What this task involves
Could you find every line in the entries below that holds the word "được" and copy it?
#### Exercise materials ####
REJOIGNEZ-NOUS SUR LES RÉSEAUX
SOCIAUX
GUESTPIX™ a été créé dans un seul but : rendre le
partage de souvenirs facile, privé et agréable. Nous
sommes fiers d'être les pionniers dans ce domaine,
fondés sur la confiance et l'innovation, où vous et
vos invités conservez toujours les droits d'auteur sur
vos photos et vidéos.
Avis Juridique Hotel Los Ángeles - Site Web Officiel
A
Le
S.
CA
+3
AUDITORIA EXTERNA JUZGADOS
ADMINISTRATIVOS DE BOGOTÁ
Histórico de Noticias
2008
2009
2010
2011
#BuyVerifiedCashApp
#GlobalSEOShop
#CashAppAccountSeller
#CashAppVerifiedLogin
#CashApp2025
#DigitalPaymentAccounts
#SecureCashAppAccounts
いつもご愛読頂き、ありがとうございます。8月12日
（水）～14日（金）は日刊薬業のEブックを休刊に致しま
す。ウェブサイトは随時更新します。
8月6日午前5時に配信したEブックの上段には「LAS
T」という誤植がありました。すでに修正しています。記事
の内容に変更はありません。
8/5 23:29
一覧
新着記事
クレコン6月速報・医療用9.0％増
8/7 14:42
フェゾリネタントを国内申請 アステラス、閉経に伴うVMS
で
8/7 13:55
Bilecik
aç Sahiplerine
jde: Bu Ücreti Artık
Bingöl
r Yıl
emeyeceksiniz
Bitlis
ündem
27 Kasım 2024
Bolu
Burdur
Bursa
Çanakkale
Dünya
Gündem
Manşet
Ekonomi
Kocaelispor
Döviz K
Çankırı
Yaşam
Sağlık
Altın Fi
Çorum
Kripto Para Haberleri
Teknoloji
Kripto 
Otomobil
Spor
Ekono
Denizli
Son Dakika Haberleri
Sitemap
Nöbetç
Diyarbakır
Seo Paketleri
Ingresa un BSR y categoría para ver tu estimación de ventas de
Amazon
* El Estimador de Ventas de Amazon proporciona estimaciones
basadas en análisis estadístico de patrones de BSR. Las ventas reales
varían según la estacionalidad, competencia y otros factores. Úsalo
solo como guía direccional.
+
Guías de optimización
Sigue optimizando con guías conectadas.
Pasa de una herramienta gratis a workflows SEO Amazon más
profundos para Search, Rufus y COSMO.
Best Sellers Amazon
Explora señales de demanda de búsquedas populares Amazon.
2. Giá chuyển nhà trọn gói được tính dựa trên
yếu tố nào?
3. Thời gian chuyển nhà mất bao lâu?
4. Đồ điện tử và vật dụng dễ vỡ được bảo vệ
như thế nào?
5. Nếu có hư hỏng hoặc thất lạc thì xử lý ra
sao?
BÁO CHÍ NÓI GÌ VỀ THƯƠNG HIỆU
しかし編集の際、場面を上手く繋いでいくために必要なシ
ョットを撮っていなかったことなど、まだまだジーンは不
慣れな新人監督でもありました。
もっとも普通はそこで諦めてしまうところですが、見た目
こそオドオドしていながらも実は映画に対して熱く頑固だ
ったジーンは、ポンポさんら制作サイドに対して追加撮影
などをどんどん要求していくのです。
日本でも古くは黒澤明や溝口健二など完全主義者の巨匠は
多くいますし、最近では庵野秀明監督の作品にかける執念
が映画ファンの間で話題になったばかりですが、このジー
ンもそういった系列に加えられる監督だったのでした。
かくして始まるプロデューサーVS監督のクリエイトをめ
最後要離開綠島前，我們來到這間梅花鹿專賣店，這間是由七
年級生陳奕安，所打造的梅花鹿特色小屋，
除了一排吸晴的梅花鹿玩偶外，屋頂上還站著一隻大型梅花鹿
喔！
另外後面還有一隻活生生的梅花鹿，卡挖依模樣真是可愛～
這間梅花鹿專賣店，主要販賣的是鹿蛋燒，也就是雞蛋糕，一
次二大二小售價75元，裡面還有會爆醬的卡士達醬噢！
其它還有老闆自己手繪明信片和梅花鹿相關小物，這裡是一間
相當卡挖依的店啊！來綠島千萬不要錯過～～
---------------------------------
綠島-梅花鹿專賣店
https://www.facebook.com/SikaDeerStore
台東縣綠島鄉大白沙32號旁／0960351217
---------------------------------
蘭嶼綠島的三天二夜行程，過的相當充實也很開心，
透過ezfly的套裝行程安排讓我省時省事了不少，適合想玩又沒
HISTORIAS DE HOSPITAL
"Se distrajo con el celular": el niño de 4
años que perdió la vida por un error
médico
####
Solution for this task
2. Giá chuyển nhà trọn gói được tính dựa trên
4. Đồ điện tử và vật dụng dễ vỡ được bảo vệ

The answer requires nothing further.